> **Your assignment**
The records are to be repeated in full. Every line must match.

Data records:
--------------------------------------------------

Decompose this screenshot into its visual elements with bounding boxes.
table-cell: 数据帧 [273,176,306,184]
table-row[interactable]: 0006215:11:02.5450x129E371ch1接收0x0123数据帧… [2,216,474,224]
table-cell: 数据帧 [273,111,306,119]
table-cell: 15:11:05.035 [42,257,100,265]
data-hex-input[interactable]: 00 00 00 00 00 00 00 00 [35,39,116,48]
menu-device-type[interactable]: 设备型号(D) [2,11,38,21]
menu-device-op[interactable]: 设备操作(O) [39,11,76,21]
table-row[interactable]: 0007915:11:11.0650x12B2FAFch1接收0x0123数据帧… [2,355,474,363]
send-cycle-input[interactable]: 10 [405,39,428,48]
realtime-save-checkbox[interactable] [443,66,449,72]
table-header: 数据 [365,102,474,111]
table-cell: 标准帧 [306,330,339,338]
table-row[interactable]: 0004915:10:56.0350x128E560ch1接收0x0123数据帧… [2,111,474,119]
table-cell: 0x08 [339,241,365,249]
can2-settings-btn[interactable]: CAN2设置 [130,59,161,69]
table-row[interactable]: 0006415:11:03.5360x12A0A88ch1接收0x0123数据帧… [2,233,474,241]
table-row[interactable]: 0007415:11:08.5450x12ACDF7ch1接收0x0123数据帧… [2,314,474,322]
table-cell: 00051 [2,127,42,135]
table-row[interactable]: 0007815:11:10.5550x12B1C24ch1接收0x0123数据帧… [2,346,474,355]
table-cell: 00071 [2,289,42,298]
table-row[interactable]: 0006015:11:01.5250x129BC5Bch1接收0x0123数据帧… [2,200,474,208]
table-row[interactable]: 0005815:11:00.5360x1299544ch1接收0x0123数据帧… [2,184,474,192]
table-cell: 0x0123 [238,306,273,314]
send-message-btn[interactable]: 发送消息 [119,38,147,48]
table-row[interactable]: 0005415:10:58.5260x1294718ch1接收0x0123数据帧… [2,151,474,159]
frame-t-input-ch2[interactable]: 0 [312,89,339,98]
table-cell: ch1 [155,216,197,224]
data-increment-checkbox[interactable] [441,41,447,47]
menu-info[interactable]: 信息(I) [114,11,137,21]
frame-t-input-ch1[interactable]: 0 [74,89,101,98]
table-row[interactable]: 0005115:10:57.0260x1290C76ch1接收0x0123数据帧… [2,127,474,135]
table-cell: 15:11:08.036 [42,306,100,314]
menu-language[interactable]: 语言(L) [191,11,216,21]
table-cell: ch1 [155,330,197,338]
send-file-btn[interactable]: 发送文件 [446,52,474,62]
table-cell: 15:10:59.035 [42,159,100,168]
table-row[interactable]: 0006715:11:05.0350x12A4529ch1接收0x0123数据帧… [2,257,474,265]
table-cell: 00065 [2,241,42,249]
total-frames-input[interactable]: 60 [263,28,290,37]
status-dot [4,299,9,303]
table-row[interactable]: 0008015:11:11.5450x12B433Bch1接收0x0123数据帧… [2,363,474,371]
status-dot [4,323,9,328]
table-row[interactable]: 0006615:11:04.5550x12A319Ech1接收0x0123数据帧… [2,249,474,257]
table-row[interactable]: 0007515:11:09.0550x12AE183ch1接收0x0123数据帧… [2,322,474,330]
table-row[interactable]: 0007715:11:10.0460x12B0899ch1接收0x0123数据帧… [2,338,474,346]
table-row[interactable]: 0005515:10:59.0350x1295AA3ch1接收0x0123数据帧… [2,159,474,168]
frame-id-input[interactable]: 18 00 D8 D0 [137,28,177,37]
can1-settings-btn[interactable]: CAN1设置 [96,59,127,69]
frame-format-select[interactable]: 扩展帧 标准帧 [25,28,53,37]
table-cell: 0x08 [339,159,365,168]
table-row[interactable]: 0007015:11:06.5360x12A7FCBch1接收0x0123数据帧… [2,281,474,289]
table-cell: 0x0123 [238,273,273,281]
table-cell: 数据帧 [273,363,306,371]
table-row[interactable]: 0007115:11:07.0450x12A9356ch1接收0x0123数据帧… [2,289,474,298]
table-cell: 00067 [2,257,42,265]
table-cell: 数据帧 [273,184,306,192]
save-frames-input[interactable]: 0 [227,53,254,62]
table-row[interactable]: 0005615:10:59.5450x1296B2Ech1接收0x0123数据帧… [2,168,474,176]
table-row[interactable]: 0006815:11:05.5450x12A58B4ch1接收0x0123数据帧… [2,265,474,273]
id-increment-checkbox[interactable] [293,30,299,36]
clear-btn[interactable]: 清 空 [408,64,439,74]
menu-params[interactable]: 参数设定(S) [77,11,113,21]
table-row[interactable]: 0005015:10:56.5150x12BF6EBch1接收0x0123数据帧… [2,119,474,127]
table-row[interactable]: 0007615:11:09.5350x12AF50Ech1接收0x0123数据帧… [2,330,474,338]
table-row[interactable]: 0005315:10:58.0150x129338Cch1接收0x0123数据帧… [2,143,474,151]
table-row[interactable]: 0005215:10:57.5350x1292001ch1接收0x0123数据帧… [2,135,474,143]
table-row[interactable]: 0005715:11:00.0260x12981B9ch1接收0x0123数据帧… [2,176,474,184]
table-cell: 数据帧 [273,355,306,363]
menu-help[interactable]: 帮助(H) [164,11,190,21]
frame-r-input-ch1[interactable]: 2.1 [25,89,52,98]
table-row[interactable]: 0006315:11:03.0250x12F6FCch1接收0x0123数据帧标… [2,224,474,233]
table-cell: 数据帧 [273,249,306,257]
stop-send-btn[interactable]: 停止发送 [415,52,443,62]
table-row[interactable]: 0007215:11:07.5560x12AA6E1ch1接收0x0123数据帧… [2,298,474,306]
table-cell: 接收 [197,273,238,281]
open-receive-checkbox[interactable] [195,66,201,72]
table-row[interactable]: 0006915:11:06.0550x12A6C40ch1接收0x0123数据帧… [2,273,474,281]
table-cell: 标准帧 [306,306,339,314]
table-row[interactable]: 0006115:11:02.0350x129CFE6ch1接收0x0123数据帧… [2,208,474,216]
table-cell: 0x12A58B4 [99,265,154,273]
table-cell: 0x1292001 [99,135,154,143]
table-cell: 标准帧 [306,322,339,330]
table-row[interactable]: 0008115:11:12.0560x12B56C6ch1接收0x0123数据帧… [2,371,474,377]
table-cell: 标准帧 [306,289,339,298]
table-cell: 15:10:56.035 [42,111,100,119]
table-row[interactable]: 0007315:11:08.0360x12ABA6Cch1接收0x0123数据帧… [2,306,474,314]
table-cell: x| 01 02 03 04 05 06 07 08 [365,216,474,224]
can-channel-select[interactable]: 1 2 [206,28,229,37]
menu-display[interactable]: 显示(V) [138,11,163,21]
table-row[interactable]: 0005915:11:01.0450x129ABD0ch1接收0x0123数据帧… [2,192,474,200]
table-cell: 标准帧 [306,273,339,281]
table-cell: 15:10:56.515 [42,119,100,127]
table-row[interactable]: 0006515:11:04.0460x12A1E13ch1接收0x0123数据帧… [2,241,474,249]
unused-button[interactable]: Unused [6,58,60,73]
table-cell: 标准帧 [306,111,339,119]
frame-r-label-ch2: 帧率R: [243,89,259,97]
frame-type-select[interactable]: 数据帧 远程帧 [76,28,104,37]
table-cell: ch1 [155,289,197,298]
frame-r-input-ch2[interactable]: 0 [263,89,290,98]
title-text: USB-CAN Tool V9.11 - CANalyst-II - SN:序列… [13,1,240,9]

--------------------------------------------------

> **Your solution**
Decompose this screenshot into its visual elements with bounding boxes.
table-cell: 数据帧 [273,176,306,184]
table-row[interactable]: 0006215:11:02.5450x129E371ch1接收0x0123数据帧… [2,216,474,224]
table-cell: 数据帧 [273,111,306,119]
table-cell: 15:11:05.035 [42,257,100,265]
data-hex-input[interactable]: 00 00 00 00 00 00 00 00 [35,39,116,48]
menu-device-type[interactable]: 设备型号(D) [2,11,38,21]
menu-device-op[interactable]: 设备操作(O) [39,11,76,21]
table-row[interactable]: 0007915:11:11.0650x12B2FAFch1接收0x0123数据帧… [2,355,474,363]
send-cycle-input[interactable]: 10 [405,39,428,48]
realtime-save-checkbox[interactable] [443,66,449,72]
table-header: 数据 [365,102,474,111]
table-cell: 标准帧 [306,330,339,338]
table-row[interactable]: 0004915:10:56.0350x128E560ch1接收0x0123数据帧… [2,111,474,119]
table-cell: 0x08 [339,241,365,249]
can2-settings-btn[interactable]: CAN2设置 [130,59,161,69]
table-row[interactable]: 0006415:11:03.5360x12A0A88ch1接收0x0123数据帧… [2,233,474,241]
table-row[interactable]: 0007415:11:08.5450x12ACDF7ch1接收0x0123数据帧… [2,314,474,322]
table-cell: 00051 [2,127,42,135]
table-row[interactable]: 0007815:11:10.5550x12B1C24ch1接收0x0123数据帧… [2,346,474,355]
table-cell: 00071 [2,289,42,298]
table-row[interactable]: 0006015:11:01.5250x129BC5Bch1接收0x0123数据帧… [2,200,474,208]
table-row[interactable]: 0005815:11:00.5360x1299544ch1接收0x0123数据帧… [2,184,474,192]
table-cell: 0x0123 [238,306,273,314]
send-message-btn[interactable]: 发送消息 [119,38,147,48]
table-row[interactable]: 0005415:10:58.5260x1294718ch1接收0x0123数据帧… [2,151,474,159]
frame-t-input-ch2[interactable]: 0 [312,89,339,98]
table-cell: ch1 [155,216,197,224]
data-increment-checkbox[interactable] [441,41,447,47]
menu-info[interactable]: 信息(I) [114,11,137,21]
frame-t-input-ch1[interactable]: 0 [74,89,101,98]
table-row[interactable]: 0005115:10:57.0260x1290C76ch1接收0x0123数据帧… [2,127,474,135]
table-cell: 15:11:08.036 [42,306,100,314]
menu-language[interactable]: 语言(L) [191,11,216,21]
table-cell: ch1 [155,330,197,338]
send-file-btn[interactable]: 发送文件 [446,52,474,62]
table-cell: 15:10:59.035 [42,159,100,168]
table-row[interactable]: 0006715:11:05.0350x12A4529ch1接收0x0123数据帧… [2,257,474,265]
table-cell: 00065 [2,241,42,249]
total-frames-input[interactable]: 60 [263,28,290,37]
status-dot [4,299,9,303]
table-row[interactable]: 0008015:11:11.5450x12B433Bch1接收0x0123数据帧… [2,363,474,371]
status-dot [4,323,9,328]
table-row[interactable]: 0006615:11:04.5550x12A319Ech1接收0x0123数据帧… [2,249,474,257]
table-row[interactable]: 0007515:11:09.0550x12AE183ch1接收0x0123数据帧… [2,322,474,330]
table-row[interactable]: 0007715:11:10.0460x12B0899ch1接收0x0123数据帧… [2,338,474,346]
table-row[interactable]: 0005515:10:59.0350x1295AA3ch1接收0x0123数据帧… [2,159,474,168]
frame-id-input[interactable]: 18 00 D8 D0 [137,28,177,37]
can1-settings-btn[interactable]: CAN1设置 [96,59,127,69]
frame-format-select[interactable]: 扩展帧 标准帧 [25,28,53,37]
table-cell: 0x08 [339,159,365,168]
table-row[interactable]: 0007015:11:06.5360x12A7FCBch1接收0x0123数据帧… [2,281,474,289]
table-cell: 0x0123 [238,273,273,281]
table-cell: 数据帧 [273,363,306,371]
table-row[interactable]: 0007115:11:07.0450x12A9356ch1接收0x0123数据帧… [2,289,474,298]
table-cell: 00067 [2,257,42,265]
table-cell: 数据帧 [273,184,306,192]
save-frames-input[interactable]: 0 [227,53,254,62]
table-row[interactable]: 0005615:10:59.5450x1296B2Ech1接收0x0123数据帧… [2,168,474,176]
table-row[interactable]: 0006815:11:05.5450x12A58B4ch1接收0x0123数据帧… [2,265,474,273]
id-increment-checkbox[interactable] [293,30,299,36]
clear-btn[interactable]: 清 空 [408,64,439,74]
menu-params[interactable]: 参数设定(S) [77,11,113,21]
table-row[interactable]: 0005015:10:56.5150x12BF6EBch1接收0x0123数据帧… [2,119,474,127]
table-row[interactable]: 0007615:11:09.5350x12AF50Ech1接收0x0123数据帧… [2,330,474,338]
table-row[interactable]: 0005315:10:58.0150x129338Cch1接收0x0123数据帧… [2,143,474,151]
table-row[interactable]: 0005215:10:57.5350x1292001ch1接收0x0123数据帧… [2,135,474,143]
table-row[interactable]: 0005715:11:00.0260x12981B9ch1接收0x0123数据帧… [2,176,474,184]
table-cell: 数据帧 [273,355,306,363]
menu-help[interactable]: 帮助(H) [164,11,190,21]
frame-r-input-ch1[interactable]: 2.1 [25,89,52,98]
table-row[interactable]: 0006315:11:03.0250x12F6FCch1接收0x0123数据帧标… [2,224,474,233]
table-cell: 数据帧 [273,249,306,257]
stop-send-btn[interactable]: 停止发送 [415,52,443,62]
table-row[interactable]: 0007215:11:07.5560x12AA6E1ch1接收0x0123数据帧… [2,298,474,306]
table-cell: 接收 [197,273,238,281]
open-receive-checkbox[interactable] [195,66,201,72]
table-row[interactable]: 0006915:11:06.0550x12A6C40ch1接收0x0123数据帧… [2,273,474,281]
table-cell: 标准帧 [306,306,339,314]
table-row[interactable]: 0006115:11:02.0350x129CFE6ch1接收0x0123数据帧… [2,208,474,216]
table-cell: 0x12A58B4 [99,265,154,273]
table-cell: 0x1292001 [99,135,154,143]
table-cell: 标准帧 [306,322,339,330]
table-row[interactable]: 0008115:11:12.0560x12B56C6ch1接收0x0123数据帧… [2,371,474,377]
table-cell: 标准帧 [306,289,339,298]
table-cell: 15:10:56.035 [42,111,100,119]
table-row[interactable]: 0007315:11:08.0360x12ABA6Cch1接收0x0123数据帧… [2,306,474,314]
table-cell: x| 01 02 03 04 05 06 07 08 [365,216,474,224]
can-channel-select[interactable]: 1 2 [206,28,229,37]
menu-display[interactable]: 显示(V) [138,11,163,21]
table-row[interactable]: 0005915:11:01.0450x129ABD0ch1接收0x0123数据帧… [2,192,474,200]
table-cell: 标准帧 [306,273,339,281]
table-cell: 15:10:56.515 [42,119,100,127]
table-row[interactable]: 0006515:11:04.0460x12A1E13ch1接收0x0123数据帧… [2,241,474,249]
unused-button[interactable]: Unused [6,58,60,73]
table-cell: 标准帧 [306,111,339,119]
frame-r-label-ch2: 帧率R: [243,89,259,97]
frame-type-select[interactable]: 数据帧 远程帧 [76,28,104,37]
table-cell: ch1 [155,289,197,298]
frame-r-input-ch2[interactable]: 0 [263,89,290,98]
title-text: USB-CAN Tool V9.11 - CANalyst-II - SN:序列… [13,1,240,9]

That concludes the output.